Really important story they tell here. Quality gripping investigative drama that mostly sticks to the facts of the two journalists and the many many women involved in the NY Times article documenting Harvey Weinstein's sexual misconduct in Hollywood. Avoids heavy handed editorializing or pushing misandrist ideologies at all.

The film rather largely focuses on the power structures that enable abusers to continue their misconduct. It offers a mature and sober look at how people are valued and how power dynamics can lead to toxic untenable situations. I thought I knew the story mostly, but the sheer extent of it and especially that Weinstein's behavior was apparently very common knowledge for decades made me a little sick. Not going to claim this movie drastically changed my general outlook on people in positions of power, I've been a cynic for a long time, but certainly some of the perspectives expressed weren't something I had often considered.

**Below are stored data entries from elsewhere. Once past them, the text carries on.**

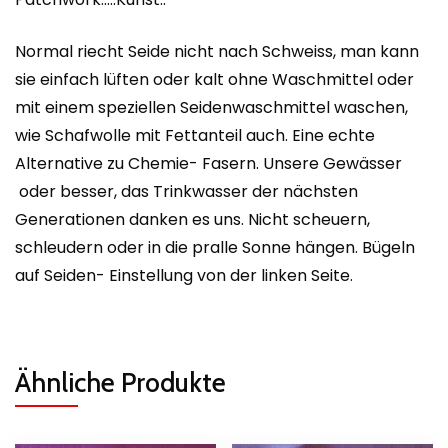
Normal riecht Seide nicht nach Schweiss, man kann
sie einfach lüften oder kalt ohne Waschmittel oder
mit einem speziellen Seidenwaschmittel waschen,
wie Schafwolle mit Fettanteil auch. Eine echte
Alternative zu Chemie- Fasern. Unsere Gewässer
oder besser, das Trinkwasser der nächsten
Generationen danken es uns. Nicht scheuern,
schleudern oder in die pralle Sonne hängen. Bügeln
auf Seiden- Einstellung von der linken Seite.
Ähnliche Produkte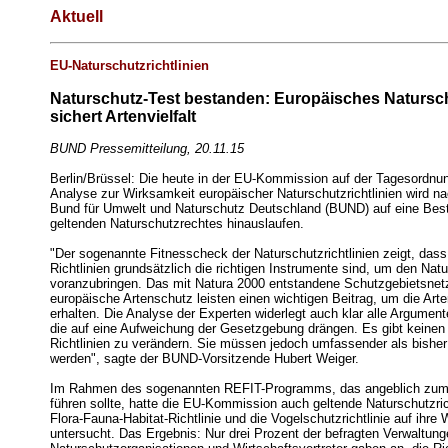
Aktuell
EU-Naturschutzrichtlinien
Naturschutz-Test bestanden: Europäisches Natursc
sichert Artenvielfalt
BUND Pressemitteilung, 20.11.15
Berlin/Brüssel: Die heute in der EU-Kommission auf der Tagesordnu
Analyse zur Wirksamkeit europäischer Naturschutzrichtlinien wird n
Bund für Umwelt und Naturschutz Deutschland (BUND) auf eine Bes
geltenden Naturschutzrechtes hinauslaufen.
"Der sogenannte Fitnesscheck der Naturschutz­richtlinien zeigt, dass
Richtlinien grundsätzlich die richtigen Instrumente sind, um den Nat
voranzubringen. Das mit Natura 2000 entstandene Schutzgebietsnet
europäische Artenschutz leisten einen wichtigen Beitrag, um die Arten
erhalten. Die Analyse der Experten widerlegt auch klar alle Argument
die auf eine Aufweichung der Gesetzgebung drängen. Es gibt keinen
Richtlinien zu verändern. Sie müssen jedoch umfassender als bishe
werden", sagte der BUND-Vorsitzende Hubert Weiger.
Im Rahmen des sogenannten REFIT-Programms, das angeblich zum
führen sollte, hatte die EU-Kommission auch geltende Naturschutzrich
Flora-Fauna-Habitat-Richtlinie und die Vogelschutzrichtlinie auf ihre
untersucht. Das Ergebnis: Nur drei Prozent der befragten Verwaltung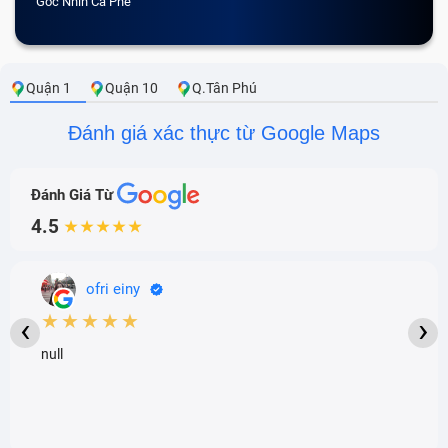
Góc Nhìn Cà Phê
Quận 1
Quận 10
Q.Tân Phú
Đánh giá xác thực từ Google Maps
Đánh Giá Từ
4.5
★★★★★
ofri einy
★★★★★
‹
›
null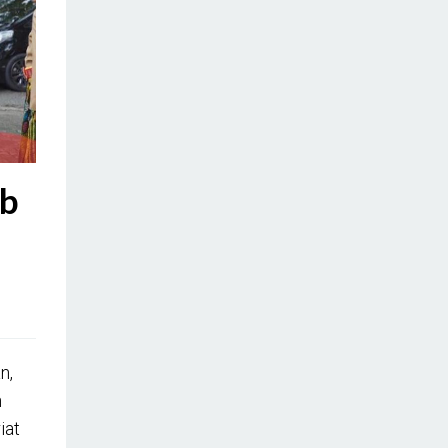
ub
i
n,
n
iat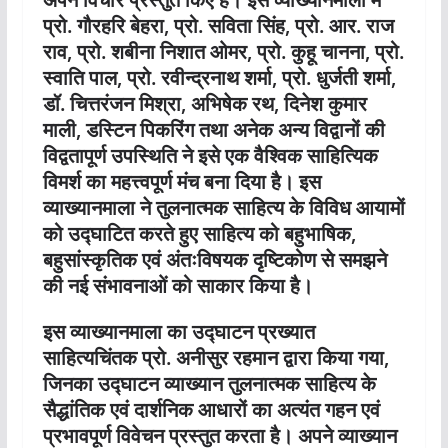
प्रो. गौरहरि बेहरा, प्रो. सविता सिंह, प्रो. आर. राज
राव, प्रो. शबीना निशात ओमर, प्रो. कुहू चानना, प्रो.
स्वाति पाल, प्रो. रवीन्द्रनाथ शर्मा, प्रो. धुर्जती शर्मा,
डॉ. चित्तरंजन मिश्रा, अभिषेक रथ, दिनेश कुमार
माली, डस्टिन पिकरिंग तथा अनेक अन्य विद्वानों की
विद्वतापूर्ण उपस्थिति ने इसे एक वैश्विक साहित्यिक
विमर्श का महत्त्वपूर्ण मंच बना दिया है। इस
व्याख्यानमाला ने तुलनात्मक साहित्य के विविध आयामों
को उद्घाटित करते हुए साहित्य को बहुभाषिक,
बहुसांस्कृतिक एवं अंतःविषयक दृष्टिकोण से समझने
की नई संभावनाओं को साकार किया है।
इस व्याख्यानमाला का उद्घाटन प्रख्यात
साहित्यचिंतक प्रो. अनीसुर रहमान द्वारा किया गया,
जिनका उद्घाटन व्याख्यान तुलनात्मक साहित्य के
सैद्धांतिक एवं दार्शनिक आधारों का अत्यंत गहन एवं
प्रभावपूर्ण विवेचन प्रस्तुत करता है। अपने व्याख्यान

Well edited, very polished. Lots of bright well lit establishing shots. Narratively there was some lull but several strong short interviews carried a lot. Some strong performances, liked Carey Mulligan, Andre Braughner, Patricia Clarkson. Ashley Judd and Gwyneth Paltrow appeared as themselves. Can't say I cared for Zoe Kazan, just a little too doe eyed or something. All in all I found it a somber serious look at a significant story that changed the social landscape for men and women alike. The power of the press has certainly been diminished and dulled in the last decade but She Said reinforced for me that proper journalism still has a lot of value.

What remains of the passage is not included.